Daniel Anthony D'Aniello (born September 14, 1946) is an American billionaire businessman. He is the cofounder and chairman of the Carlyle Group, a private equity firm headquartered in Washington, D.C.

Biography

Early life
D'Aniello grew up in an Italian-American family in Butler, Pennsylvania, and graduated from Butler Senior High School. He graduated from Syracuse University magna cum laude in 1968, where he was a member of Beta Gamma Sigma, an honor society for business students and scholars. He received an MBA from the Harvard Business School in 1974, where he was a Teagle Foundation Fellow.

Career
He was a financial officer at PepsiCo and TWA. He was later vice president for finance and development at the Marriott Corporation.
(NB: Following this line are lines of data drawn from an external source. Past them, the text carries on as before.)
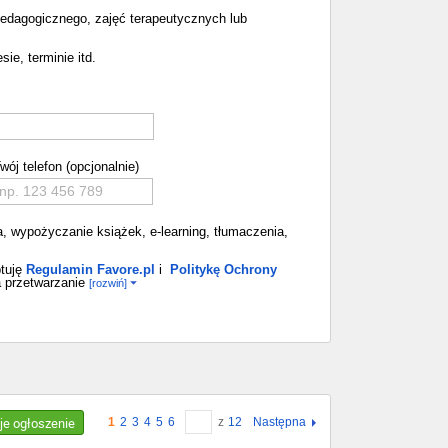
edagogicznego, zajęć terapeutycznych lub
ie, terminie itd.
wój telefon (opcjonalnie)
ia, wypożyczanie książek, e-learning, tłumaczenia,
tuję
Regulamin Favore.pl
i
Politykę Ochrony
 przetwarzanie
[rozwiń]
je ogłoszenie
1
2
3
4
5
6
z
12
Następna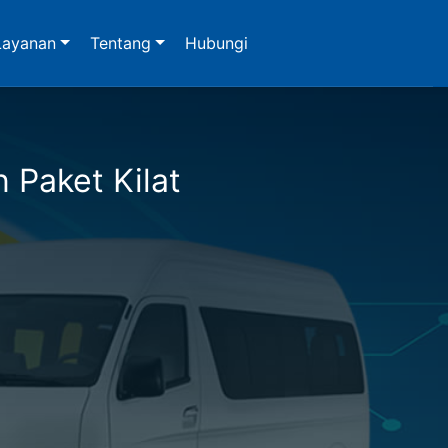
Layanan
Tentang
Hubungi
n Paket Kilat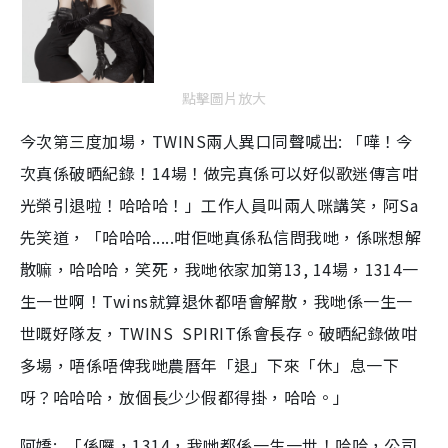
點擊圖片放大
今次第三度加場，TWINS兩人異口同聲喊出: 「嘩！今
次真係破晒紀錄！14場！做完真係可以好似歌迷傳言咁
光榮引退啦！哈哈哈！」工作人員叫兩人咪講笑，阿Sa
先笑道，「哈哈哈.....咁佢哋真係私信問我哋，係咪想解
散嘛，哈哈哈，笑死，我哋依家加第13, 14場，1314一
生一世啊！Twins就算退休都唔會解散，我哋係一生一
世嘅好隊友，TWINS SPIRIT係會長存。破晒紀錄做咁
多場，唔係唔俾我哋農曆年「退」下來「休」息一下
呀？哈哈哈，放個長少少假都得掛，哈哈。」
阿嬌: 「係囉，1314，我哋都係一生一世！哈哈，公司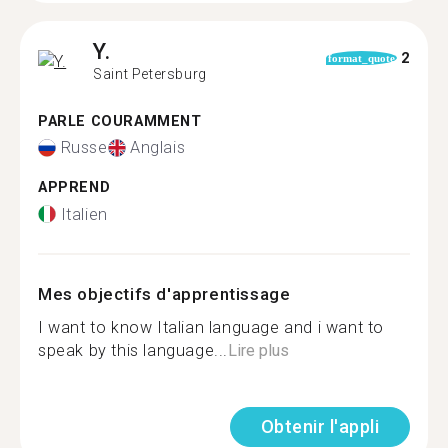
Y.
2
format_quote
Saint Petersburg
PARLE COURAMMENT
Russe
Anglais
APPREND
Italien
Mes objectifs d'apprentissage
I want to know Italian language and i want to
speak by this language...
Lire plus
Obtenir l'appli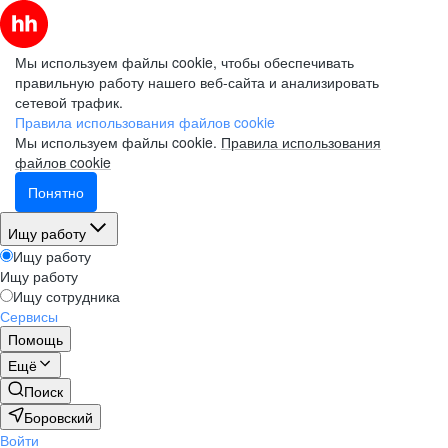
Мы используем файлы cookie, чтобы обеспечивать
правильную работу нашего веб-сайта и анализировать
сетевой трафик.
Правила использования файлов cookie
Мы используем файлы cookie.
Правила использования
файлов cookie
Понятно
Ищу работу
Ищу работу
Ищу работу
Ищу сотрудника
Сервисы
Помощь
Ещё
Поиск
Боровский
Войти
He was responsible for the valuation of major mergers, acquisitions, divestitures, debt and equity offerings, and project financings.

In 1987, he co-founded the Carlyle Group with William E. Conway Jr., and David Rubenstein. He now serves as chairman of the board.

He is on the board of trustees of the American Enterprise Institute, and on the board of trustees of his alma mater, Syracuse University, and on the corporate advisory council of its Martin J. Whitman School of Management and the IVMF advisory board.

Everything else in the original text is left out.